Apply using the exact name and spelling on your passport, and list every alias, maiden name, or other name you have used on the PCAMS application so the Criminal Records Office searches all variants. If the issued certificate still shows a different spelling, ask the office to correct it before your interview rather than explaining it at the window.
Do I list aliases or nicknames?
List any former legal names, maiden names, and other names you have used. The Criminal Records Office searches against the names you provide, so leaving one off can mean the record search misses entries tied to that name.
Can I get the certificate while living in the United States?
Yes. Get fingerprinted at a local police station or fingerprinting agency, have the card notarized, and submit it through the PCAMS foreign-national process with a certified copy of your passport bio page, two passport photos, and an international wire transfer for the fee. You do not have to travel to Jamaica.
My certificate expired before my interview was scheduled. Do I reorder the whole thing?
Yes. You order a new certificate so it is dated within six months of the interview. There is no renewal or extension; the Criminal Records Office issues a fresh document each time, with the same fee and turnaround.
What if I have no criminal record at all?
The Criminal Records Office still issues you a police certificate; a clean record produces a 'no record' certificate, which is exactly what the embassy expects. You do not need anything extra.
What if the certificate shows a conviction?
If a record exists, your case has legal questions that go beyond obtaining the document, and how a record affects a visa depends on facts only a professional should assess. Talk to a licensed immigration attorney before your interview.

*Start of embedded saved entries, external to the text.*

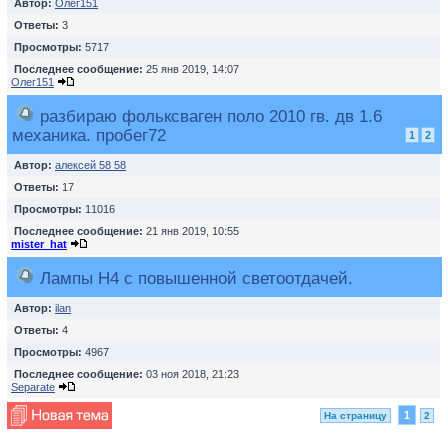
Автор:
Олег151
Ответы:
3
Просмотры:
5717
Последнее сообщение:
25 янв 2019, 14:07
Олег151
разбираю фольксваген поло 2010 гв. дв 1.6
механика. пробег72
1
2
Автор:
алексей 58 58
Ответы:
17
Просмотры:
11016
Последнее сообщение:
21 янв 2019, 10:55
mister_hat
Лампы H4 с повышенной светоотдачей.
Автор:
ilan
Ответы:
4
Просмотры:
4967
Последнее сообщение:
03 ноя 2018, 21:23
Separate
1
На страницу
2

This page only covers how to get the certificate, not how a record is weighed.
Does the certificate need an apostille or embassy legalization?
No. The U.S. Embassy Kingston accepts the original JCF police certificate as issued. There is no apostille or further legalization step for the immigrant visa.
Key takeaways
- ✓
The Jamaica Police Certificate is issued by the JCF Criminal Records Office at 56 Duke Street, Kingston; the older 34 Duke Street address still appears on the State Department page, but the office moved in 2021.
- ✓
Every immigrant visa applicant older than 16 needs one, dated less than six months before the U.S. Embassy Kingston interview.
- ✓
The process is fully digital through PCAMS: pay at a Tax Administration Jamaica office first, then book the appointment online.
- ✓
Fees are J$3,000 (Regular, 21 working days) or J$6,000 (Express, 5 working days); next-day service is currently suspended.
- ✓
You can apply from the United States with notarized fingerprints, a certified passport bio-page copy, photos, and an international wire transfer; no travel to Jamaica needed.
- ✓
No apostille is required. If your record is not clean, involve a licensed immigration attorney before the interview.